┌────────
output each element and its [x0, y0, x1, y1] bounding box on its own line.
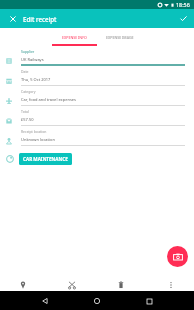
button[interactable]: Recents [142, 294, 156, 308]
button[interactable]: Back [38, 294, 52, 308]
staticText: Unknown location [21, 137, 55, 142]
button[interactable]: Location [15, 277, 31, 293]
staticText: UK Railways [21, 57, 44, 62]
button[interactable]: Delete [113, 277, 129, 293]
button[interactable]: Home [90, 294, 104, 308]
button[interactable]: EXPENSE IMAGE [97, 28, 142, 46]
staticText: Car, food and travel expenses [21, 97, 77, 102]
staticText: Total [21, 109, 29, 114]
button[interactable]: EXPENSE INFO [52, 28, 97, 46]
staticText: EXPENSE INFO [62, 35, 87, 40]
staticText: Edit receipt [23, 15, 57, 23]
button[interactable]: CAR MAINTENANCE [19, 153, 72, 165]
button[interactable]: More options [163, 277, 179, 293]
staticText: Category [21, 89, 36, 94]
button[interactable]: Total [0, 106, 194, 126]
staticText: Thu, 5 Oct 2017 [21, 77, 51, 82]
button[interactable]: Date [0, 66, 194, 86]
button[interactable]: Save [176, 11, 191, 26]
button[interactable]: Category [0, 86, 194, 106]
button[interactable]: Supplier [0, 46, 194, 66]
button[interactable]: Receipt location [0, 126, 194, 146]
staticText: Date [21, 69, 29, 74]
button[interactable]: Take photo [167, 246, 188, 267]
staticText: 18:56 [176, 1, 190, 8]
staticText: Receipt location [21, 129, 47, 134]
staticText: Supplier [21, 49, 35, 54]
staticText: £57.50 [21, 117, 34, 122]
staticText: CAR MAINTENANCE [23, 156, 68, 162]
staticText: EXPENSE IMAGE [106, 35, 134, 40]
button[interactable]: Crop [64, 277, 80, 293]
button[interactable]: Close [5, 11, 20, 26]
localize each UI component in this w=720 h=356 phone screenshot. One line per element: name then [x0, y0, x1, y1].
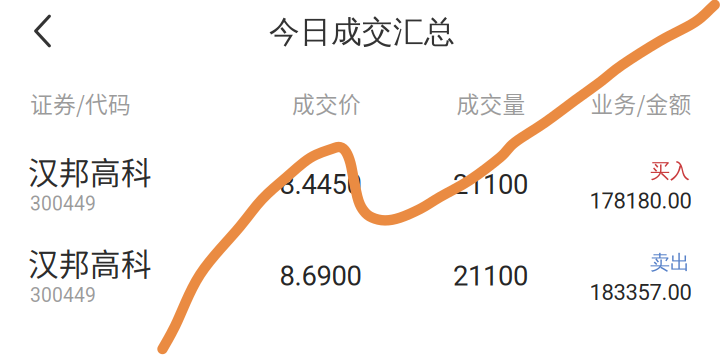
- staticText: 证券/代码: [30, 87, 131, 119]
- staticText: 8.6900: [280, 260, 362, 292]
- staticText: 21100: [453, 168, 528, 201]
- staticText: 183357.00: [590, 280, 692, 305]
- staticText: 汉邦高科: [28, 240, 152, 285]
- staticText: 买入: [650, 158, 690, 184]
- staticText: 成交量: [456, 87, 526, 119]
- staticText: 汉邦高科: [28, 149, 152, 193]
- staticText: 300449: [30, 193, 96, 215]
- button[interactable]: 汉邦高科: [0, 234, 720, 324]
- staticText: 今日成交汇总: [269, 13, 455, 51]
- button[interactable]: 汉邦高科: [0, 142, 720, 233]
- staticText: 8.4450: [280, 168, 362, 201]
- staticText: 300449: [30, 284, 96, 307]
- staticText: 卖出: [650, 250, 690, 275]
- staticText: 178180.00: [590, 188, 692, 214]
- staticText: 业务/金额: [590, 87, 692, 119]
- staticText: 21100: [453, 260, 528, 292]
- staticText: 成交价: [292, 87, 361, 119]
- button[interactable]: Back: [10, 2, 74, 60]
└────────
▸ **ASSIGNMENT**: Pull every line containing the word "each" out of the material.

▸ **PROBLEM SOLUTION**:
output each element and its [x0, y0, x1, y1] bounding box on its own line.
localize each UI component in this w=720 h=356 phone screenshot. One line per element: name then [x0, y0, x1, y1].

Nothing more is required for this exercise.